Let’s talk facts, and then I trust you to gauge the amount of sugar in your daily diet, before deciding what to do.
Starting with a simple example, as we head into summer – a can of an aerated drink contains 8 spoons of sugar. This is also the amount of sugar found in a serving of low-fat breakfast cereals. (Take a look at this page, for more information.)
As an aside, this is why I say that buying into the low-fat/low-sugar processed foods deal is not really wise. Sugars can be hidden, and the consequences are the same within your body.
Quickly, let us understand what are the kinds of sugar, and which ones are the most harmful.
Glucose – A simple sugar found in whole grains and vegetables. It stimulates the pancreas, which causes secretion of insulin, the hormone that regulates glucose levels. A very important source of energy, glucose produces hunger-suppressing leptin. If you are always on the move, and need to stay on top of things, glucose is key.
Fructose – This is the sugar in fruit, which is converted into energy by the liver, and is broken down into glucose and lactate. It is great to get your fructose from fruit because it is combined with fibre and nutrients in that natural state. Which is why eating a fruit before a workout is a great idea.
Sucrose – Glucose and fructose are chemically combined to form sucrose, or table sugar.

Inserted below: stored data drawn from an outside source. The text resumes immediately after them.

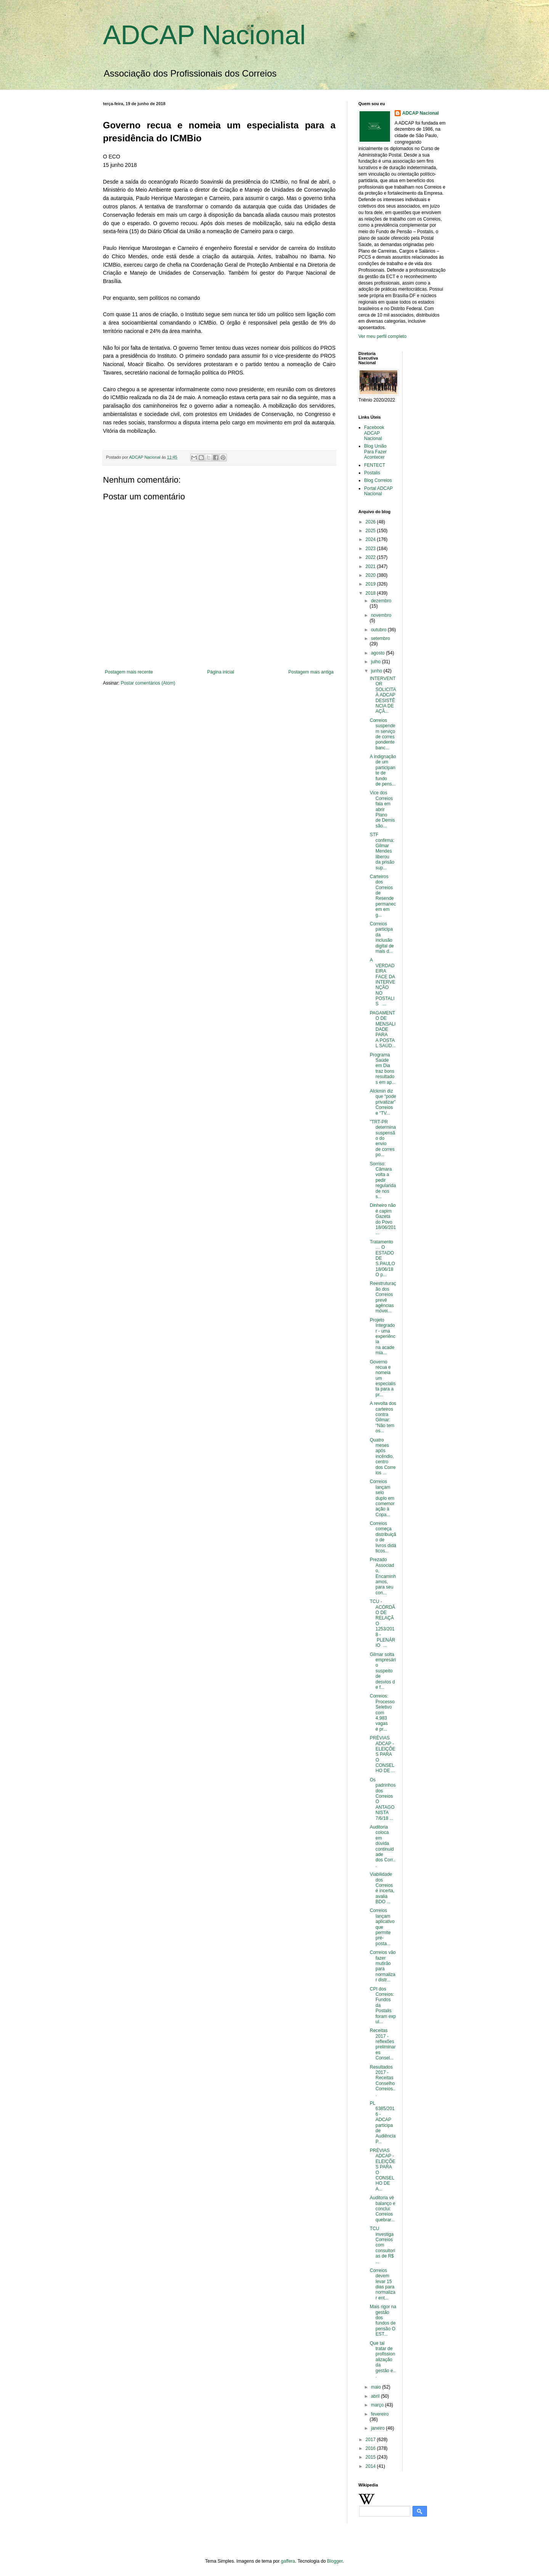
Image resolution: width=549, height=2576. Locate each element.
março (378, 2405)
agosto (378, 653)
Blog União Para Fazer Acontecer (375, 451)
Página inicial (220, 672)
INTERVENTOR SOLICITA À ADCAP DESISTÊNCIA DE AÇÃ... (383, 695)
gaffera (288, 2561)
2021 (371, 566)
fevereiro (380, 2414)
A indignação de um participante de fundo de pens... (383, 770)
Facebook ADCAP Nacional (374, 433)
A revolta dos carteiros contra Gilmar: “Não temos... (383, 1417)
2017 (371, 2439)
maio (376, 2387)
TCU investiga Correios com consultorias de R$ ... (382, 2245)
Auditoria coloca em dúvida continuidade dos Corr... (382, 1846)
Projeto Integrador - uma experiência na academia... (382, 1336)
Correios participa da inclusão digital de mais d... (382, 937)
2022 (371, 557)
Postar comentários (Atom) (148, 683)
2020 (371, 575)
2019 (371, 584)
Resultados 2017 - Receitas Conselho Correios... (382, 2080)
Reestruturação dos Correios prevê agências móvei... (383, 1297)
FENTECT (374, 465)
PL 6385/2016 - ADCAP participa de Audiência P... (383, 2122)
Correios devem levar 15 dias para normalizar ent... (382, 2284)
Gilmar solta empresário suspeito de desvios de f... (383, 1671)
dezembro (381, 600)
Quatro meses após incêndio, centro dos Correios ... (383, 1456)
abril (376, 2396)
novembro (381, 615)
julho (376, 661)
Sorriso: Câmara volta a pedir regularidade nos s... (383, 1180)
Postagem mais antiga (311, 672)
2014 (371, 2466)
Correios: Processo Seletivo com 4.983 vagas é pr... (382, 1712)
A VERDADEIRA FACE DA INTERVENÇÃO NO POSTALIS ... (382, 981)
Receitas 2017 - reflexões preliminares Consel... (383, 2044)
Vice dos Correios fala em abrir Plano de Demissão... (382, 809)
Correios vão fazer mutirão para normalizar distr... (383, 1966)
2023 (371, 548)
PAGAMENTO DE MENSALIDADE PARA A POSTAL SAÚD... (383, 1029)
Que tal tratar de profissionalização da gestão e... (383, 2360)
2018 (371, 593)
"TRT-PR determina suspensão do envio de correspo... (383, 1138)
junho (377, 671)
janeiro (378, 2428)
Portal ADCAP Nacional (378, 491)
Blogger (335, 2561)
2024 (371, 539)
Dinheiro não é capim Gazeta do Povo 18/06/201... (383, 1219)
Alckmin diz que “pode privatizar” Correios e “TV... (383, 1102)
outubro (379, 629)
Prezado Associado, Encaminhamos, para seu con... (383, 1576)
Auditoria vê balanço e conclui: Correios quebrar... (382, 2208)
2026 (371, 522)
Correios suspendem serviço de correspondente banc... (382, 734)
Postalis (372, 472)
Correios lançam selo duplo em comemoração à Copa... (382, 1498)
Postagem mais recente (129, 672)
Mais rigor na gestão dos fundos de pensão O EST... (383, 2320)
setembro (380, 638)
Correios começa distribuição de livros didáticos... (383, 1537)
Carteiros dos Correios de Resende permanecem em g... (383, 896)
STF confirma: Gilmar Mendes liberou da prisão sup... (382, 851)
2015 (371, 2457)
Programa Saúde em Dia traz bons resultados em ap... (383, 1068)
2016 (371, 2448)
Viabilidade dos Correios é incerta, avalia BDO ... (382, 1888)
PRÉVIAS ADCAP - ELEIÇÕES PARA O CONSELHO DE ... (382, 1754)
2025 (371, 530)
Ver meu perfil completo (382, 336)
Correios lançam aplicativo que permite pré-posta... (382, 1927)
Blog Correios (378, 480)
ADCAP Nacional (204, 35)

It is an empty food because it gives you a shot of energy, but no nutrition. (Note that whether you use white sugar, castor sugar, or raw/brown sugar, you are essentially absorbing sucrose.)
High fructose corn sugar (HFCS) – With equal amounts of sucrose and fructose, and made from corn starch, HFCS is the most dangerous form of sugar. It is very addictive, and completely devoid of nutritional value. If you read the labels on processed foods, you will find they contain HFCS.
When people say things like, “My sweet tooth is addictive”, or “I really need a box of cupcakes when I am depressed”, they are expressing a very basic bodily need for a source of energy. My advice would be, when you crave that, reach for fruit, and not a jar of cookies.
It is difficult to eliminate all forms of sugar from your diet and, in my opinion, not necessary to do so unless you have pressing health concerns. Such diabetes, or obesity, or heart disease and even the risk of these. Talk to your doctor and nutritionist before you make a decision, and seek their support.
I think that if you control the consumption of sugar – hidden or not – in a conscious, daily manner, you can treat yourself to the occasional moderately-sized scoop of ice-cream, or piece of barfi, or bowl of halwa. Two to three bites are sufficient to satiate any sweet tooth.
Balance, and moderation are, as always, the keywords to good health.